One Example: Patch Comparator

For larger coding tasks, I like to use a patch comparison. The pattern is simple:

I have three different code variants generated for the same domain task.
I give these variants to another GPT, or to the same model type in a clearly separated comparison mode.
The comparator should no longer implement. It should select a patch, explain the choice, but then also clearly criticize that patch and suggest concrete code improvements.

This is not magic. If my original prompt is bad from a domain perspective, all three patches may elegantly run in the wrong direction. If the comparator judges superficially, the variant with the nicer explanation may win over the one with the better architecture. And if I stop looking myself, I may have outsourced responsibility to a very confident text system.

But when used deliberately, the pattern is often surprisingly useful for me.

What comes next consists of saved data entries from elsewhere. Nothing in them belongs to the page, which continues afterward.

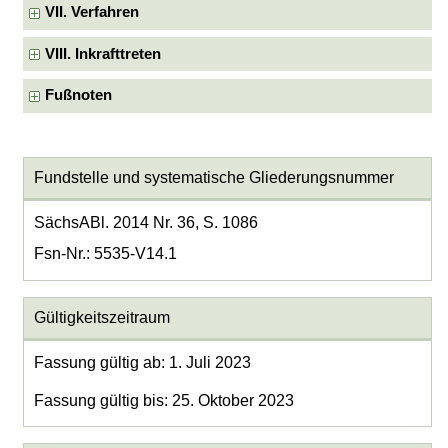
VII. Verfahren
VIII. Inkrafttreten
Fußnoten
Fundstelle und systematische Gliederungsnummer
SächsABl. 2014 Nr. 36, S. 1086
Fsn-Nr.: 5535-V14.1
Gültigkeitszeitraum
Fassung gültig ab: 1. Juli 2023
Fassung gültig bis: 25. Oktober 2023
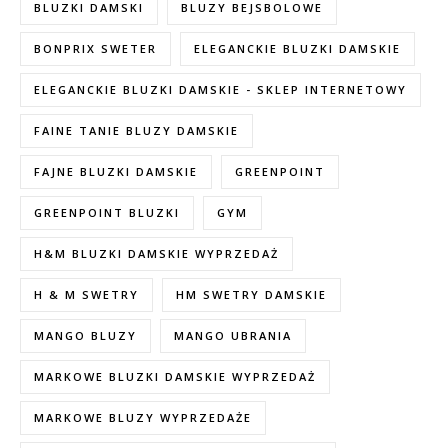
BLUZKI DAMSKI
BLUZY BEJSBOLOWE
BONPRIX SWETER
ELEGANCKIE BLUZKI DAMSKIE
ELEGANCKIE BLUZKI DAMSKIE - SKLEP INTERNETOWY
FAINE TANIE BLUZY DAMSKIE
FAJNE BLUZKI DAMSKIE
GREENPOINT
GREENPOINT BLUZKI
GYM
H&M BLUZKI DAMSKIE WYPRZEDAŻ
H & M SWETRY
HM SWETRY DAMSKIE
MANGO BLUZY
MANGO UBRANIA
MARKOWE BLUZKI DAMSKIE WYPRZEDAŻ
MARKOWE BLUZY WYPRZEDAŻE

The comparator does not see only one solution. It sees alternatives. That changes its task. It does not have to ask: “How do I build this code as a good domain solution?” It asks: “Which variant holds up best, what variation is possible, what trade-offs do I see, and what does one patch have that the other one is still missing?”

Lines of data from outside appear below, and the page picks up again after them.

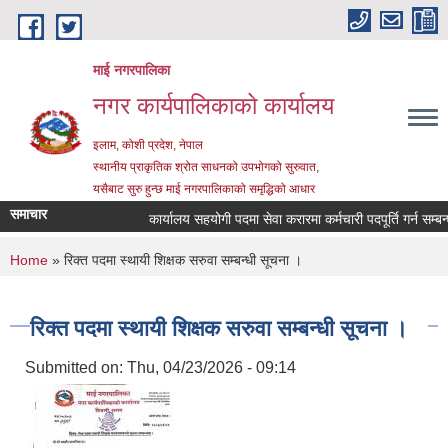
Skip to main content
माई नगरपालिका
नगर कार्यपालिकाको कार्यालय
इलाम, कोशी प्रदेश, नेपाल
स्थानीय प्राकृतिक श्रोत साधनको उपभोगको सुरुवात,
यसैबाट सुरु हुन्छ माई नगरपालिकाको समृद्धिको आधार
समाचार
कार्यालय सहयोगी पदमा सेवा करारमा कर्मचारी पदपूर्ति गर्न सम्बन्धी 
You are here
Home
» रिक्त पदमा स्थायी शिक्षक सरुवा सम्बन्धी सूचना ।
रिक्त पदमा स्थायी शिक्षक सरुवा सम्बन्धी सूचना ।
Submitted on:
Thu, 04/23/2026 - 09:14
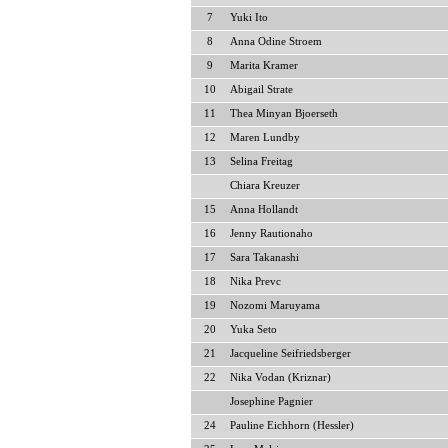
7
Yuki Ito
8
Anna Odine Stroem
9
Marita Kramer
10
Abigail Strate
11
Thea Minyan Bjoerseth
12
Maren Lundby
13
Selina Freitag
Chiara Kreuzer
15
Anna Hollandt
16
Jenny Rautionaho
17
Sara Takanashi
18
Nika Prevc
19
Nozomi Maruyama
20
Yuka Seto
21
Jacqueline Seifriedsberger
22
Nika Vodan (Kriznar)
Josephine Pagnier
24
Pauline Eichhorn (Hessler)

For larger coding tasks or refactorings, that often gives me surprisingly good quality.

Screenshots Are a Truly Different “View”

This becomes even clearer for me in frontend work.

A model that has just written HTML and CSS thinks in HTML and CSS. It sees classes, grids, breakpoints, containers, and margins. That is useful. But it is a fundamentally different mode from “seeing”.

The screenshot as counterpart is a completely different observation space.

Suddenly, the question is no longer whether align-items is syntactically correct. It is whether the language switch visually sticks to the wrong edge. Whether the image feels too heavy. Whether the spacing looks accidental. Whether the hierarchy works. Whether something simply breaks on mobile.

And in my experience, LLMs have become not too bad at judging visual consistency in such screenshots, which makes them very helpful counterparts in website development. In the first step, the AI works on the code and produces a renderable result without technical errors. Then it receives a screenshot and switches into counterpart mode. The visual inspection produces very different results around alignment, spacing, and visual consistency. It provides a different angle on optimization than the technical code view alone.

As a result, this has become an antagonistic pattern in frontend development that I am very fond of, especially because it means I only rarely have to “push CSS pixels around” anymore. That was never my favorite activity.

The Art Is Finding the Right Counterpart

The more I work with LLMs, the more often I now ask myself:

What could be a good antagonist, a counterpart, that improves the result of this task?

For code, that can be a test author who only specifies behavior. Or a reviewer who only looks for risks. Or a security check that explicitly focuses on exploits.

For writing, it can be an editor who sharpens the thesis. Or a skeptical reader who asks where the text is showing off instead of explaining. Or a source checker who separates experience, plausibility, and verifiable claims.

For frontend work, it can be a screenshot review. For data pipelines, a run with real failure cases. For product decisions, perhaps a cost model or a support perspective.

In practice, this can be the difference between “I use AI” and “I build a usable working process that gives me clean results.”

The Human Remains the Orchestrator

Antagonistic patterns do not make AI work automatically true. A comparator can be wrong. A reviewer can overinflate minor issues. A screenshot can make problems visible and still suggest the wrong priority. Three variants can be worse than one carefully guided variant.

But such patterns make decisions easier to discuss.

I see more alternatives. I see more weaknesses and more perspectives. And that lets me, as a human, decide more precisely which suggestion to follow and which one not to.

That is the real benefit for me: not squeezing intelligence out of a single prompt, but structuring work so that generation, criticism, and verification become separate tasks and make the human decision better and easier.